*** Provided entries Section Begins ***

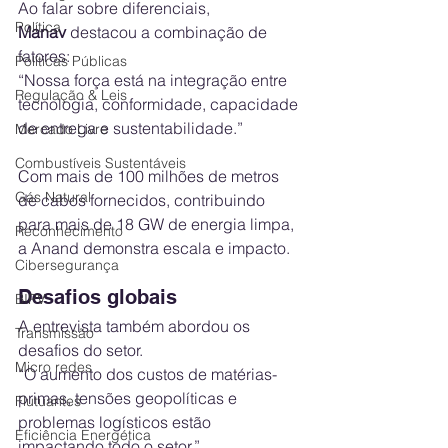
Ao falar sobre diferenciais, 
Política
Manav
 destacou a combinação de 
fatores:
Políticas Públicas
“Nossa força está na integração entre 
Regulação & Leis
tecnologia, conformidade, capacidade 
de entrega e sustentabilidade.”
Mercado Livre
Combustíveis Sustentáveis
Com mais de 100 milhões de metros 
Gás Natural
de cabos fornecidos, contribuindo 
para mais de 18 GW de energia limpa, 
Reconhecimento
a Anand demonstra escala e impacto.
Cibersegurança
Desafios globais
BIPV
A entrevista também abordou os 
Transmissão
desafios do setor.
Micro redes
“O aumento dos custos de matérias-
primas, tensões geopolíticas e 
Flutuantes
problemas logísticos estão 
Eficiência Energética
impactando todo o setor.”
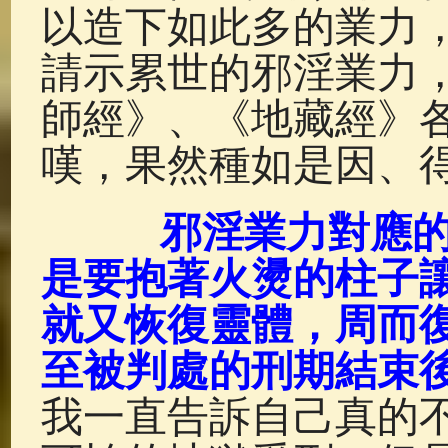
以造下如此多的業力
請示累世的邪淫業力
師經》、《地藏經》各
嘆，果然種如是因、
邪淫業力對應
是要抱著火燙的柱子
就又恢復靈體，周而
至被判處的刑期結束
我一直告訴自己真的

*** Provided entries Section Ends ***

Goal of the exercise: Pictures aside, repeat every entry exactly as written.

Result for this task:
Ao falar sobre diferenciais, 
Política
Manav
 destacou a combinação de 
fatores:
Políticas Públicas
“Nossa força está na integração entre 
Regulação & Leis
tecnologia, conformidade, capacidade 
de entrega e sustentabilidade.”
Mercado Livre
Combustíveis Sustentáveis
Com mais de 100 milhões de metros 
Gás Natural
de cabos fornecidos, contribuindo 
para mais de 18 GW de energia limpa, 
Reconhecimento
a Anand demonstra escala e impacto.
Cibersegurança
Desafios globais
BIPV
A entrevista também abordou os 
Transmissão
desafios do setor.
Micro redes
“O aumento dos custos de matérias-
primas, tensões geopolíticas e 
Flutuantes
problemas logísticos estão 
Eficiência Energética
impactando todo o setor.”
以造下如此多的業力
請示累世的邪淫業力
師經》、《地藏經》各
嘆，果然種如是因、
邪淫業力對應
是要抱著火燙的柱子
就又恢復靈體，周而
至被判處的刑期結束
我一直告訴自己真的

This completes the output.